Friday, June 08, 2007

Optionetics Mentoring Program - Session 1 Homework

As part of the Optionetics Mentoring Program we have received several learning resources. First we received the course workbooks, which came in heavy plastic cases that looked more impressive than the ½” thick spiral bound books really were. Each of the two workbooks (Silver Series and Gold Series) came packaged with an audio CD that was basically just more sales pitch for the company. I don’t have any problem with sales pitches, so that is not necessarily a negative observation. It’s just that when I saw the DVD I was hoping for another learning resource, so it didn’t meet my expectation. We also received a CD of the software Profit Source, which is a service that has an additional yearly subscription fee if we chose to use it. It comes with a 30 day free trial so we were advised in the literature not to load the software until after the third training session to make the most of our trial period.

We did the first session in the Silver Series workbook to prepare for our first call from our mentor. It seemed well laid out and was designed to get us to think about our goals and risk tolerance. I am a firm believer in taking the time to plan and write down goals, so it was a very worthwhile experience. It was especially worthwhile since both Julie and I are going through this program together and will be investing jointly. It is helpful to work out our expectations at this point, rather than in the heat of trading. I am amazed at how many husbands and wives do not share in the responsibility of investing. It’s a huge responsibility to put on just one partner. It also does not provide any training to the other partner in the event something happens to the “financial” partner. For us (as I assume it is for most couples), investing is going to be a life-time pursuit. Having one of us take on all the responsibility and make all of the decisions doesn’t make any more sense than one of us choosing the house we buy.

We came up with the following goals, realizing that this is the beginning of the learning process and that they might change as we progress.

Financial Goals

  1. Maximize the profit potential of our portfolio while minimizing the risks of investing.
  2. To have an investment strategy that we feel good about and are willing to follow consistently (without too much second-guessing).
  3. To create an income stream that we can manage with minimal (but regular) attention.
  4. To create wealth to invest in passive income streams which provide steady income.
  5. To establish a book-keeping system that will track the success rate of different strategies.


We determined that we were moderate in our risk tolerance, with the goal that we will use options to reduce the risk to our portfolio, rather than just using options to maximize potential gain. The lesson asked us to develop a “Trading Mission Statement”, which was a very good idea. Julie is reading a book called “The Family Manager Takes Charge”, by Kathy Peel, which discusses writing a mission statement for your family. Kind of a bizarre concept, but really very practical if you think about it. It goes back to the old adage that if you fail to plan, you plan to fail. You don’t know if you are reaching your goals if you never figure out what your goals were in the first place. We came up with the following:

Trading Mission Statement

  • To follow several investment strategies, each designed to grow a defined portion of our accounts with varying degrees of risk and required involvement. Our goal is to grow our net worth by an amount greater than the market average (with an average of 20%) while taking on less risk with a reasonable amount of time spent.
  • Options – To establish an options trading account with the goal of doubling it in one year’s time. We are only willing to put 50% of our options account at risk at any one time. At the end of 18 months we would decide if and how to incorporate options into our other investment strategies.

Julie and I disagreed about what percentage to shoot for. I would be content to beat the market averages by an amount which makes it worth the amount of time and risk that we are investing. That allows for being happy with a flat return in a year that the market as a whole went down. Julie wants to aim for an average of 20%, which would certainly satisfy me when compared to the long term market average of about 10%.

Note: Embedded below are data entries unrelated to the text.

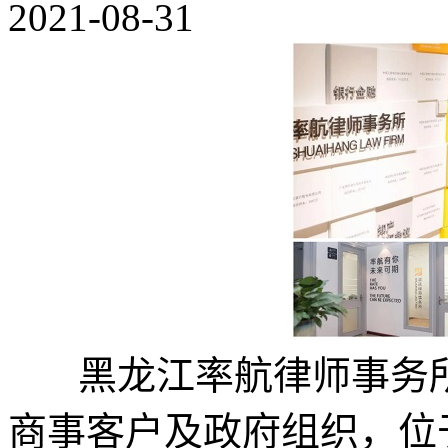
2021-08-31
黑龙江率航律师事务所始
商事客户及政府组织，位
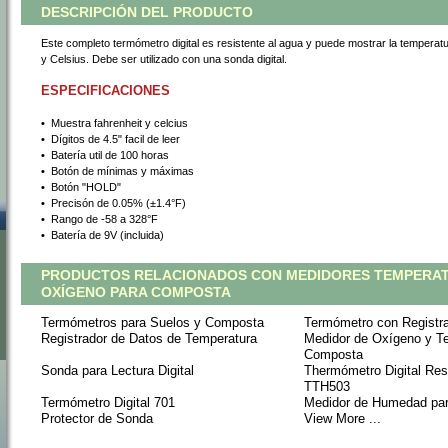
DESCRIPCIÓN DEL PRODUCTO
Este completo termómetro digital es resistente al agua y puede mostrar la temperat
y Celsius. Debe ser utilizado con una sonda digital.
ESPECIFICACIONES
•
 Muestra fahrenheit y celcius
•
 Dígitos de 4.5" facil de leer
•
 Batería util de 100 horas
•
 Botón de mínimas y máximas
•
 Botón "HOLD"
•
 Precisón de 0.05% (±1.4°F)
•
 Rango de -58 a 328°F
•
 Batería de 9V (incluida)
PRODUCTOS RELACIONADOS CON MEDIDORES TEMPERAT
OXÍGENO PARA COMPOSTA
Termómetros para Suelos y Composta
Termómetro con Registr
Registrador de Datos de Temperatura
Medidor de Oxígeno y T
Composta
Sonda para Lectura Digital
Thermómetro Digital Res
TTH503
Termómetro Digital 701
Medidor de Humedad pa
Protector de Sonda
View More ...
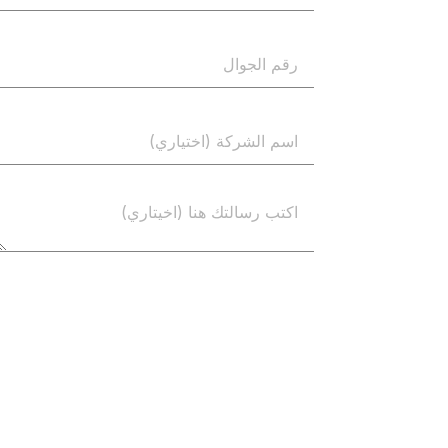
إرسال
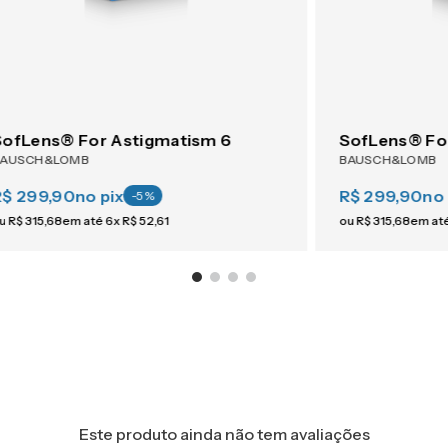
SofLens® For Astigmatism 6
SofLens® Fo
BAUSCH&LOMB
BAUSCH&LOMB
R$ 299,90
no pix
R$ 299,90
no 
-
5
%
u
R$
315
,
68
em até
6
x
R$
52
,
61
ou
R$
315
,
68
em at
Este produto ainda não tem avaliações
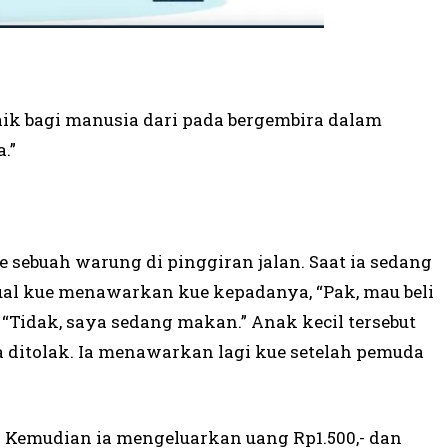
aik bagi manusia dari pada bergembira dalam
.”
 sebuah warung di pinggiran jalan. Saat ia sedang
ual kue menawarkan kue kepadanya, “Pak, mau beli
Tidak, saya sedang makan.” Anak kecil tersebut
 ditolak. Ia menawarkan lagi kue setelah pemuda
 Kemudian ia mengeluarkan uang Rp1.500,- dan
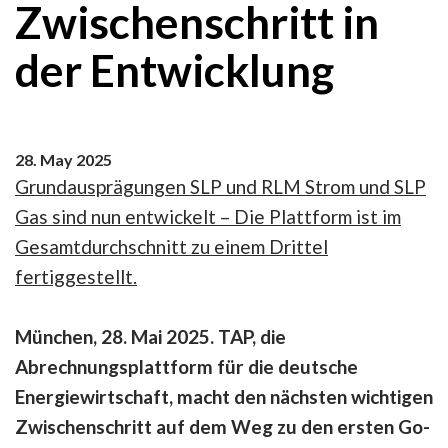
Zwischenschritt in
der Entwicklung
28. May 2025
Grundausprägungen SLP und RLM Strom und SLP
Gas sind nun entwickelt – Die Plattform ist im
Gesamtdurchschnitt zu einem Drittel
fertiggestellt.
München, 28. Mai 2025. TAP, die
Abrechnungsplattform für die deutsche
Energiewirtschaft, macht den nächsten wichtigen
Zwischenschritt auf dem Weg zu den ersten Go-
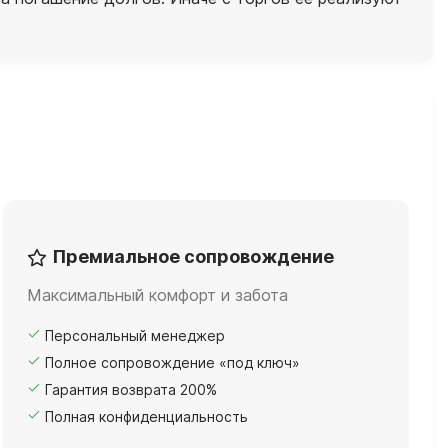
Премиальное сопровождение
Максимальный комфорт и забота
Персональный менеджер
Полное сопровождение «под ключ»
Гарантия возврата 200%
Полная конфиденциальность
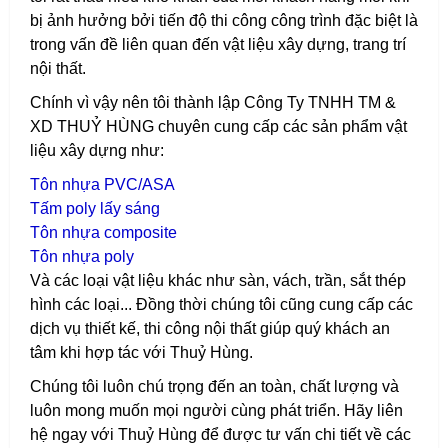
bị ảnh hưởng bởi tiến độ thi công công trình đặc biệt là
trong vấn đề liên quan đến vật liệu xây dựng, trang trí
nội thất.
Chính vì vậy nên tôi thành lập Công Ty TNHH TM &
XD THUỶ HÙNG chuyên cung cấp các sản phẩm vật
liệu xây dựng như:
T
ôn nhựa PVC/ASA
T
ấm poly lấy sáng
T
ôn nhựa composite
T
ôn nhựa poly
Và các loại vật liệu khác như sàn, vách, trần, sắt thép
hình các loại...
Đồng thời chúng tôi cũng cung cấp các
dịch vụ thiết kế, thi công nội thất giúp quý khách an
tâm khi hợp tác với Thuỷ Hùng.
Chúng tôi luôn chú trọng đến an toàn, chất lượng và
luôn mong muốn mọi người cùng phát triển. Hãy liên
hệ ngay với Thuỷ Hùng để được tư vấn chi tiết về các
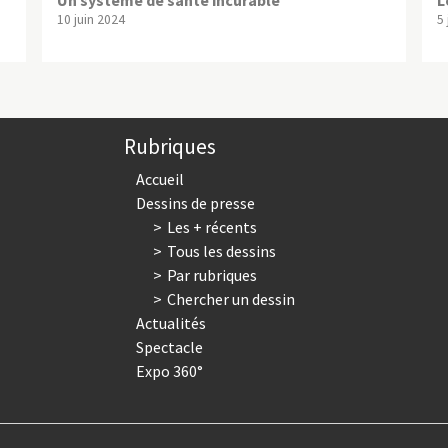
10 juin 2024
5
Rubriques
Accueil
Dessins de presse
Les + récents
Tous les dessins
Par rubriques
Chercher un dessin
Actualités
Spectacle
Expo 360°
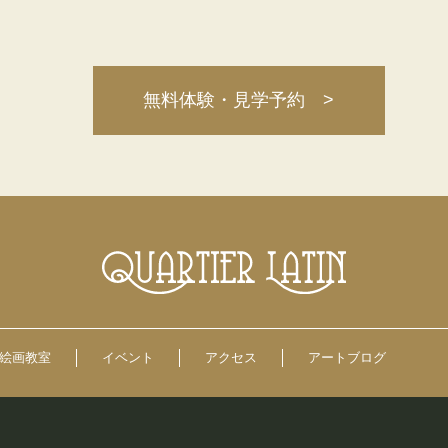
無料体験・見学予約 >
絵画教室
イベント
アクセス
アートブログ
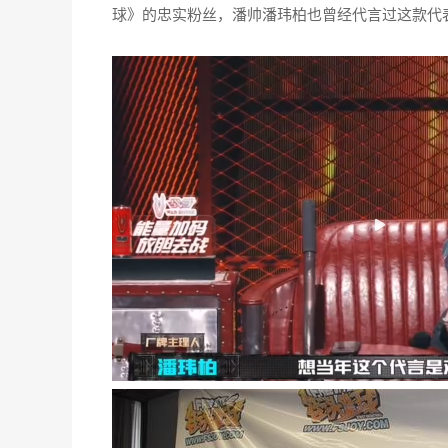
球》的忠实粉丝，潘帅潘玮柏也曾经代言过这款代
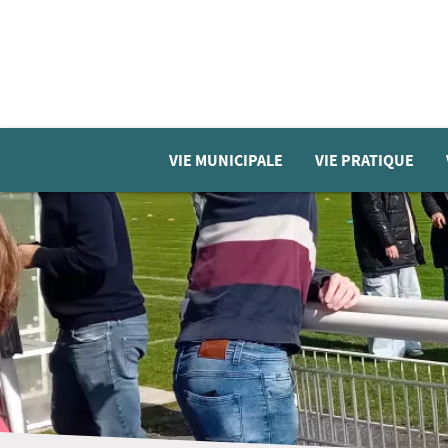
VIE MUNICIPALE
VIE PRATIQUE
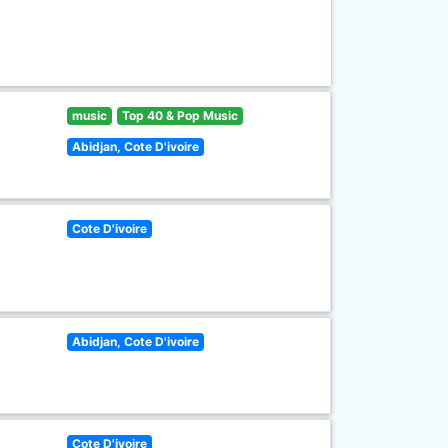
music
Top 40 & Pop Music
Abidjan, Cote D'ivoire
Cote D'ivoire
Abidjan, Cote D'ivoire
Cote D'ivoire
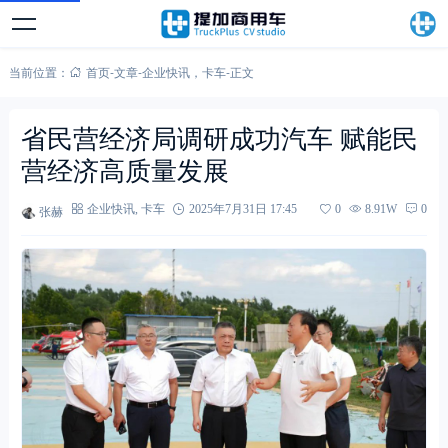
当前位置：
首页
-
文章
-
企业快讯
，
卡车
-
正文
省民营经济局调研成功汽车 赋能民
营经济高质量发展
张赫
企业快讯
,
卡车
2025年7月31日 17:45
0
8.91W
0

We then came up with a list of trading dos and don’ts. Again, I’m sure that our list will change over time, but this is our list based on what we have learned form being in the market for the last twenty years.

Dos and Don’ts of trading
Do:

  • Keep it simple.
  • Focus on the big picture.
  • Keep to our trading strategy, even in the heat of the trade.
  • Establish exit/target prices for each trade.
  • Know and be able to articulate why we are in a trade and what would need to happen to stay in or get out.
  • Trade companies that have strong enough fundamentals to provide support.

Don’t:

  • Worry about controlled loses if we are confident that the decision making process was good.
  • Trade against the trend.
  • Be afraid to sit on the sidelines if we don’t feel like we have an edge.
  • Let other activities take inappropriate priority over watching each trade.

And finally, we made an attempt to come up with a list of trade rules that all of our trades would have to meet.

Trading Rules
Does this trade:

  • Have a firm loss limit.
  • Have a measurable gain target that is at least three times the loss limit.
  • Follow the trend of the market as a whole.
  • Follow the trend of the market sector of the underlying security.
  • Have a reasonable chance to reach our target price in a reasonable time frame.
  • Involve a company that has fundamental strength.
  • Have an available good entry point.

Tomorrow I’ll write about how our first mentoring call went.